I'm sort of new to Perl and I'm wondering if there a prefered unit testing framework?

Google is showing me some nice results, but since I'm new to this, I don't know if there is a clear preference within the community.

6 Answers 6


Perl has a MASSIVE set of great testing tools that come with it! The Perl core has several tens of thousands of automated checks for it, and for the most part they all use use these standard Perl frameworks. They're all tied together using TAP - the Test Anything Protocol.

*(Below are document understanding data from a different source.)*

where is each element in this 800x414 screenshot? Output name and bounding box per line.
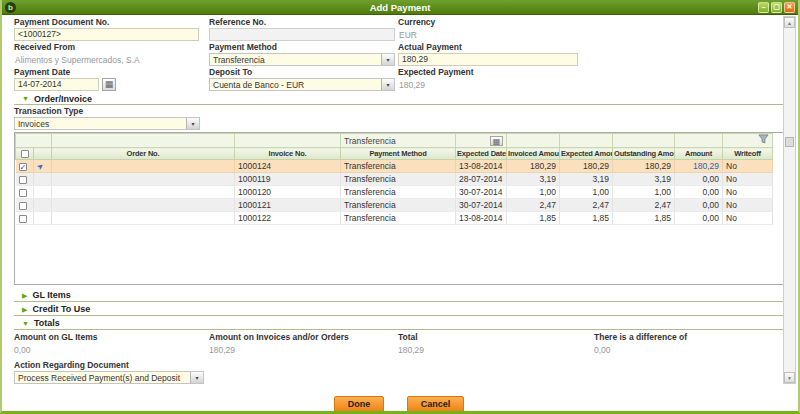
cell-amount[interactable]: 0,00: [675, 212, 723, 225]
deposit-to-select[interactable]: Cuenta de Banco - EUR ▾: [209, 78, 395, 91]
cell-amount[interactable]: 0,00: [675, 173, 723, 186]
checkbox-checked-icon[interactable]: ✓: [19, 163, 27, 171]
cell-invoice-no[interactable]: 1000120: [235, 186, 341, 199]
cell-invoice-no[interactable]: 1000119: [235, 173, 341, 186]
action-regarding-document-select[interactable]: Process Received Payment(s) and Deposit …: [14, 371, 204, 384]
checkbox-icon[interactable]: [21, 150, 29, 158]
header-writeoff[interactable]: Writeoff: [723, 148, 773, 160]
filter-cell-outstanding-amount[interactable]: [613, 134, 675, 148]
cell-expected-amount[interactable]: 2,47: [560, 199, 613, 212]
cell-outstanding-amount[interactable]: 180,29: [613, 160, 675, 173]
header-expected-date[interactable]: Expected Date: [456, 148, 507, 160]
cell-amount[interactable]: 180,29: [675, 160, 723, 173]
filter-cell-expected-amount[interactable]: [560, 134, 613, 148]
header-invoiced-amount[interactable]: Invoiced Amount: [507, 148, 560, 160]
section-totals[interactable]: ▼ Totals: [14, 317, 784, 330]
row-edit-cell[interactable]: ➤: [34, 160, 52, 173]
cell-expected-date[interactable]: 13-08-2014: [456, 160, 507, 173]
cell-payment-method[interactable]: Transferencia: [341, 199, 456, 212]
cell-invoiced-amount[interactable]: 3,19: [507, 173, 560, 186]
table-row[interactable]: 1000119 Transferencia 28-07-2014 3,19 3,…: [16, 173, 773, 186]
cell-outstanding-amount[interactable]: 3,19: [613, 173, 675, 186]
transaction-type-select[interactable]: Invoices ▾: [14, 117, 200, 130]
cell-payment-method[interactable]: Transferencia: [341, 173, 456, 186]
cell-writeoff[interactable]: No: [723, 186, 773, 199]
cell-order-no[interactable]: [52, 186, 235, 199]
scroll-down-icon[interactable]: ▼: [784, 372, 795, 383]
row-select-cell[interactable]: ✓: [16, 160, 34, 173]
row-select-cell[interactable]: [16, 199, 34, 212]
cell-invoiced-amount[interactable]: 2,47: [507, 199, 560, 212]
cell-invoice-no[interactable]: 1000121: [235, 199, 341, 212]
checkbox-icon[interactable]: [19, 202, 27, 210]
table-row[interactable]: 1000122 Transferencia 13-08-2014 1,85 1,…: [16, 212, 773, 225]
cell-order-no[interactable]: [52, 199, 235, 212]
cell-expected-date[interactable]: 30-07-2014: [456, 199, 507, 212]
cell-expected-date[interactable]: 30-07-2014: [456, 186, 507, 199]
cell-order-no[interactable]: [52, 173, 235, 186]
filter-cell-order-no[interactable]: [52, 134, 235, 148]
filter-cell-invoice-no[interactable]: [235, 134, 341, 148]
chevron-down-icon[interactable]: ▾: [381, 54, 394, 65]
cell-amount[interactable]: 0,00: [675, 186, 723, 199]
vertical-scrollbar[interactable]: ▲ ▼: [783, 16, 796, 384]
cell-expected-amount[interactable]: 1,00: [560, 186, 613, 199]
done-button[interactable]: Done: [334, 396, 385, 413]
payment-date-input[interactable]: 14-07-2014: [14, 78, 99, 91]
cell-expected-date[interactable]: 13-08-2014: [456, 212, 507, 225]
checkbox-icon[interactable]: [19, 189, 27, 197]
calendar-icon[interactable]: ▦: [490, 136, 503, 146]
calendar-icon[interactable]: ▦: [102, 78, 116, 91]
cell-outstanding-amount[interactable]: 2,47: [613, 199, 675, 212]
cell-amount[interactable]: 0,00: [675, 199, 723, 212]
cell-payment-method[interactable]: Transferencia: [341, 212, 456, 225]
row-edit-cell[interactable]: [34, 173, 52, 186]
filter-cell-expected-date[interactable]: ▦: [456, 134, 507, 148]
reference-no-input[interactable]: [209, 28, 395, 41]
checkbox-icon[interactable]: [19, 176, 27, 184]
maximize-button[interactable]: ▢: [771, 2, 782, 13]
cell-invoiced-amount[interactable]: 1,85: [507, 212, 560, 225]
section-credit-to-use[interactable]: ▶ Credit To Use: [14, 303, 784, 316]
cell-invoiced-amount[interactable]: 180,29: [507, 160, 560, 173]
minimize-button[interactable]: −: [758, 2, 769, 13]
header-payment-method[interactable]: Payment Method: [341, 148, 456, 160]
cell-writeoff[interactable]: No: [723, 160, 773, 173]
chevron-down-icon[interactable]: ▾: [381, 79, 394, 90]
cell-order-no[interactable]: [52, 160, 235, 173]
cancel-button[interactable]: Cancel: [407, 396, 465, 413]
row-select-cell[interactable]: [16, 186, 34, 199]
filter-cell-payment-method[interactable]: Transferencia: [341, 134, 456, 148]
cell-invoiced-amount[interactable]: 1,00: [507, 186, 560, 199]
checkbox-icon[interactable]: [19, 215, 27, 223]
row-edit-cell[interactable]: [34, 212, 52, 225]
dialog-titlebar[interactable]: b Add Payment − ▢ ✕: [2, 0, 798, 15]
table-row[interactable]: 1000121 Transferencia 30-07-2014 2,47 2,…: [16, 199, 773, 212]
cell-expected-amount[interactable]: 3,19: [560, 173, 613, 186]
row-select-cell[interactable]: [16, 212, 34, 225]
table-row[interactable]: 1000120 Transferencia 30-07-2014 1,00 1,…: [16, 186, 773, 199]
close-button[interactable]: ✕: [784, 2, 795, 13]
cell-writeoff[interactable]: No: [723, 212, 773, 225]
cell-order-no[interactable]: [52, 212, 235, 225]
cell-writeoff[interactable]: No: [723, 199, 773, 212]
header-expected-amount[interactable]: Expected Amount: [560, 148, 613, 160]
chevron-down-icon[interactable]: ▾: [190, 372, 203, 383]
cell-invoice-no[interactable]: 1000122: [235, 212, 341, 225]
cell-invoice-no[interactable]: 1000124: [235, 160, 341, 173]
payment-document-no-input[interactable]: <1000127>: [14, 28, 199, 41]
row-select-cell[interactable]: [16, 173, 34, 186]
cell-outstanding-amount[interactable]: 1,00: [613, 186, 675, 199]
actual-payment-input[interactable]: 180,29: [398, 53, 578, 66]
scrollbar-thumb[interactable]: [785, 137, 794, 147]
payment-method-select[interactable]: Transferencia ▾: [209, 53, 395, 66]
row-edit-cell[interactable]: [34, 199, 52, 212]
cell-outstanding-amount[interactable]: 1,85: [613, 212, 675, 225]
header-outstanding-amount[interactable]: Outstanding Amount: [613, 148, 675, 160]
section-order-invoice[interactable]: ▼ Order/Invoice: [14, 93, 784, 105]
filter-cell-invoiced-amount[interactable]: [507, 134, 560, 148]
chevron-down-icon[interactable]: ▾: [186, 118, 199, 129]
section-gl-items[interactable]: ▶ GL Items: [14, 289, 784, 302]
filter-cell-select[interactable]: [16, 134, 52, 148]
header-invoice-no[interactable]: Invoice No.: [235, 148, 341, 160]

The standard way of creating TAP tests in Perl is using the Test::More family of packages, including Test::Simple for getting started. Here's a quick example:

use 5.012;
use warnings;

use Test::More tests => 3;

my $foo = 5;
my $bar = 6;

ok $foo == 5, 'Foo was assigned 5.';
ok $bar == 6, 'Bar was assigned 6.';
ok $foo + $bar == 11, 'Addition works correctly.';

And the output would be:

ok 1 - Foo was assigned 5.
ok 2 - Bar was assigned 6.
ok 3 - Addition works correctly.

Essentially, to get started, all you need to do is put pass a boolean value and a string explaining what should occur!

Once you get past that step, Test::More has a large number of other functions to make testing other things easier (string, regex compares, deep structure compares) and there's the Test::Harness back end that will let you test large groups of individual test scripts together.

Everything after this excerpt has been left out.